In future I need to be more proactive at speaking with me colleagues and peers over their past experiences so that I can build a better understanding of what behaviour I could experience from dementia patients. Millard (2008) discussed how the behaviour of two dementia patients can vary quite differently; one potentially being subdued while the other aggressive. I need to accept this and become more confident when it comes to dealing with the unexpected.

I understand that I will become more confident over time with this as I am exposed to more situations, and as I get more advice from my peers on how they deal with it.

To summarise the following essay has presented a critical review of Gibbs Reflective Model, showcasing why the model is widely used throughout the healthcare profession. After describing the process to self-reflect noted by Gibbs an example has been presented focused on dementia which ends with a viable action plan which can be implemented.

References

Bulman, C., & Schutz, S. (Eds.). (2013). Reflective practice in nursing, London, John Wiley & Sons.

Davies, S. (2012). Embracing reflective practice. Education for Primary Care, 23(1), 9-12.

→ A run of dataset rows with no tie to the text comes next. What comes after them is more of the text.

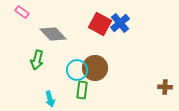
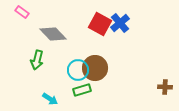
cyan circle: moved 1 px right
green rectangle: rotated 66 degrees clockwise
cyan arrow: rotated 42 degrees counterclockwise
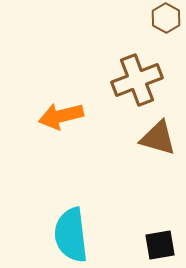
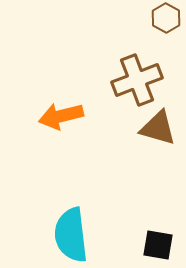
brown triangle: moved 10 px up
black square: moved 2 px left; rotated 20 degrees clockwise
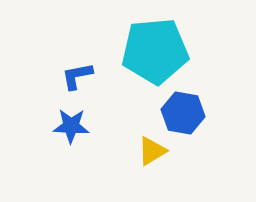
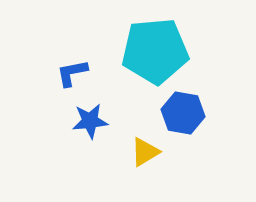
blue L-shape: moved 5 px left, 3 px up
blue star: moved 19 px right, 5 px up; rotated 9 degrees counterclockwise
yellow triangle: moved 7 px left, 1 px down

Dinç, L., & Gastmans, C. (2013). Trust in nurse–patient relationships: A literature review. Nursing ethics, 20(5), 501-516.

Gandi, J. C., Wai, P. S., Karick, H., & Dagona, Z. K. (2011). The role of stress and level of burnout in job performance among nurses. Mental health in family medicine, 8(3), 181.

Gibbs, G. (1988). Learning by Doing: A guide to teaching and learning methods. Further Education Unit. Oxford Polytechnic, Oxford.

Howatson-Jones, L. (2016). Reflective practice in nursing, London, Learning Matters.

Jasper, M. (2013). Beginning Reflective Practice. 2nd edition. Andover, Cengage.

Johns, C. (Ed.). (2017). Becoming a reflective practitioner, London, John Wiley & Sons.

Millard, F. (2008). GP management of dementia: a consumer perspective. Australian family physician, 37(1-2), 89.

Perry, L., Lamont, S., Brunero, S., Gallagher, R., & Duffield, C. (2015). The mental health of nurses in acute teaching hospital settings: a cross-sectional survey. BMC nursing, 14(1), 15.

Roffey-Barentsen, J., & Malthouse, R. (2013). Reflective practice in education and training, London, Learning Matters.

Royal College of Nursing (2012). An exploration of the challenges of maintaining basic human rights in practice. London, Royal College of Nursing.

Stonehouse, D. (2011). Using reflective practice to ensure high standards of care. British Journal of Healthcare Assistants, 5(6), 299-302.

Tajvar, A., Saraji, G. N., Ghanbarnejad, A., Omidi, L., Hosseini, S. S. S., & Abadi, A. S. S. (2015). Occupational stress and mental health among nurses in a medical intensive care unit of a general hospital in Bandar Abbas in 2013. Electronic physician, 7(3), 1108.

University of Edinburgh. (2019) [online]. Gibbs' reflective cycle, Available at https://www.ed.ac.uk/reflection/reflectors-toolkit/reflecting-on-experience/gibbs-reflective-cycle, Accessed 16.07.2020.

Wilding, P. M. (2008). Reflective practice: a learning tool for student nurses. British Journal of Nursing, 17(11), 720-724.